The idea of passing the task_struct was to avoid the potential cost
of having to search for the task again if one was working with the
task_struct already. We saw in a particular benchmark that had thousands
of processes and a kernel module that called find_process_by_pid() for
each of them as it performed its services on their behalf, that the
cost was quite high. I believe the benchmark was sped up some 16x by
eliminating the need to map a pid to a task structure (i.e., a
task_struct pointers were saved with the pid in this module's
internal tables).
In my particular case (XPC module) this is not an issue because I'm
dealing with the current task, so if I were to pass 0 for the pid,
find_process_by_pid() would return immediately with the current
task_struct pointer.
With passing the task_struct pointer the caller has to be holding
the tasklist_lock, which may be it's main detraction. If one only
has the pid, they can call find_task_by_pid_type() themselves,
since it is an exported symbol.
I'm quite open to go with whatever the community prefers on this
issue.
Thanks,
Dean
^ permalink raw reply [flat|nested] 16+ messages in thread
* Re: [Patch] export sched_setscheduler() for kernel module use
2004-11-15 20:33 ` Dean Nelson
2004-11-15 20:41 ` Jan Engelhardt
@ 2004-11-15 21:27 ` Chris Wright
2004-12-09 14:36 ` Dean Nelson
2004-11-16 10:48 ` Ingo Molnar
2 siblings, 1 reply; 16+ messages in thread
From: Chris Wright @ 2004-11-15 21:27 UTC (permalink / raw)

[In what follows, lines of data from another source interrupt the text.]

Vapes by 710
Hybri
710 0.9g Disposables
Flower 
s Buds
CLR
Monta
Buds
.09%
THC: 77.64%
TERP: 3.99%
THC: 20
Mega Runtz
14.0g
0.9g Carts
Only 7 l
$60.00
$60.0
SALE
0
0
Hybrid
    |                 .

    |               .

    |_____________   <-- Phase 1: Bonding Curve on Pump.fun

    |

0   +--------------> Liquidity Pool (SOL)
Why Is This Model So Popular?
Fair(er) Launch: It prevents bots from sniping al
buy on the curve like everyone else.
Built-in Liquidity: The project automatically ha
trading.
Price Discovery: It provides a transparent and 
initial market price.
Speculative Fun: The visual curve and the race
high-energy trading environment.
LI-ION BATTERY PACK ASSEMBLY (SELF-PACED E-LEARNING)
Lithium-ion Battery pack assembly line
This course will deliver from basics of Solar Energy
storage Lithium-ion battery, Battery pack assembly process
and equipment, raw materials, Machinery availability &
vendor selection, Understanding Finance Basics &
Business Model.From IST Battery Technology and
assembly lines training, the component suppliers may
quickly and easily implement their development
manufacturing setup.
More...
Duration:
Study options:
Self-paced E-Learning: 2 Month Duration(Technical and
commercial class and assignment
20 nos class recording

To: Dean Nelson; +Cc: Chris Wright, akpm, linux-kernel
* Dean Nelson (dcn@sgi.com) wrote:
> On Mon, Nov 15, 2004 at 10:58:01AM -0800, Chris Wright wrote:
> > * Dean Nelson (dcn@sgi.com) wrote:
> > > +int do_sched_setscheduler(pid_t pid, int policy, struct sched_param __user *param)
> >
> > this should be static.
>
> You're right. I made another change in that one now passes the task_struct
> pointer to sched_setscheduler() instead of the pid. This requires that
> the caller of sched_setscheduler() hold the tasklist_lock. The new patch
> for people's feedback follows.
This now means callers of sched_setscheduler hold tasklist_lock, also
with irq off. I think it's safer to let the core function do that.

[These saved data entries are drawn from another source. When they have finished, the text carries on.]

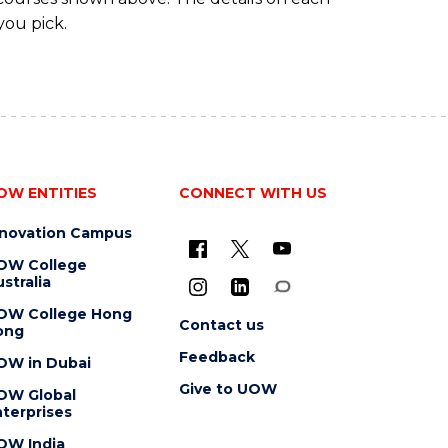
you pick.
OW ENTITIES
CONNECT WITH US
nnovation Campus
OW College
stralia
OW College Hong
Contact us
ong
Feedback
OW in Dubai
Give to UOW
OW Global
terprises
OW India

It's a touchy area that's ripe for deadlock.
thanks,
-chris
--
Linux Security Modules http://lsm.immunix.org http://lsm.bkbits.net
^ permalink raw reply [flat|nested] 16+ messages in thread
* Re: [Patch] export sched_setscheduler() for kernel module use
2004-11-15 20:33 ` Dean Nelson
2004-11-15 20:41 ` Jan Engelhardt
2004-11-15 21:27 ` Chris Wright
@ 2004-11-16 10:48 ` Ingo Molnar
2004-11-16 20:18 ` Dean Nelson
2 siblings, 1 reply; 16+ messages in thread
From: Ingo Molnar @ 2004-11-16 10:48 UTC (permalink / raw)
To: Dean Nelson; +Cc: Chris Wright, akpm, linux-kernel
* Dean Nelson <dcn@sgi.com> wrote:
> On Mon, Nov 15, 2004 at 10:58:01AM -0800, Chris Wright wrote:
> > * Dean Nelson (dcn@sgi.com) wrote:
> > > +int do_sched_setscheduler(pid_t pid, int policy, struct sched_param __user *param)
> >
> > this should be static.
>
> You're right. I made another change in that one now passes the
> task_struct pointer to sched_setscheduler() instead of the pid. This
> requires that the caller of sched_setscheduler() hold the
> tasklist_lock. The new patch for people's feedback follows.

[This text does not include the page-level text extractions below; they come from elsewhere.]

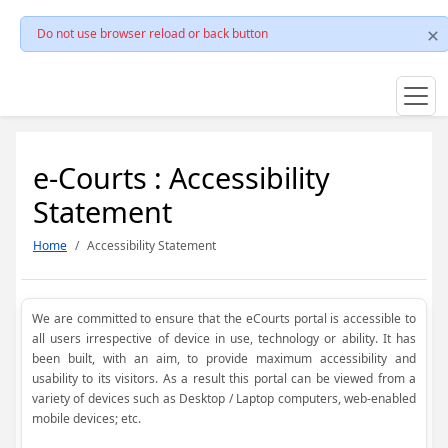
Do not use browser reload or back button
e-Courts : Accessibility
Statement
Home
Accessibility Statement
We are committed to ensure that the eCourts portal is accessible to
all users irrespective of device in use, technology or ability. It has
been built, with an aim, to provide maximum accessibility and
usability to its visitors. As a result this portal can be viewed from a
variety of devices such as Desktop / Laptop computers, web-enabled
mobile devices; etc.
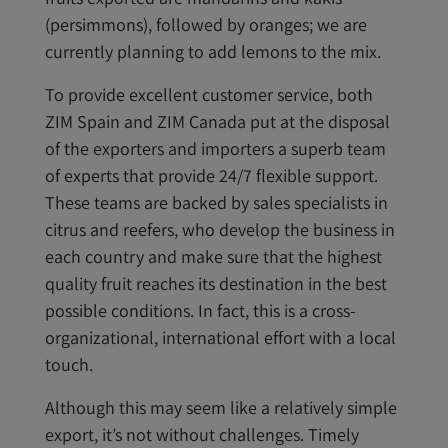
(persimmons), followed by oranges; we are
currently planning to add lemons to the mix.
To provide excellent customer service, both
ZIM Spain and ZIM Canada put at the disposal
of the exporters and importers a superb team
of experts that provide 24/7 flexible support.
These teams are backed by sales specialists in
citrus and reefers, who develop the business in
each country and make sure that the highest
quality fruit reaches its destination in the best
possible conditions. In fact, this is a cross-
organizational, international effort with a local
touch.
Although this may seem like a relatively simple
export, it’s not without challenges. Timely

could you make sched_setscheduler() also include a parameter for the
nice value, so that ->static_prio could be set at the same time too
(which would have relevance if SCHED_OTHER is used)? This would make it
a generic kernel-internal API to change all the priority parameters.
Looks good otherwise.
Ingo
^ permalink raw reply [flat|nested] 16+ messages in thread
* Re: [Patch] export sched_setscheduler() for kernel module use
2004-11-16 10:48 ` Ingo Molnar
@ 2004-11-16 20:18 ` Dean Nelson
2004-11-16 22:36 ` Ingo Molnar
0 siblings, 1 reply; 16+ messages in thread
From: Dean Nelson @ 2004-11-16 20:18 UTC (permalink / raw)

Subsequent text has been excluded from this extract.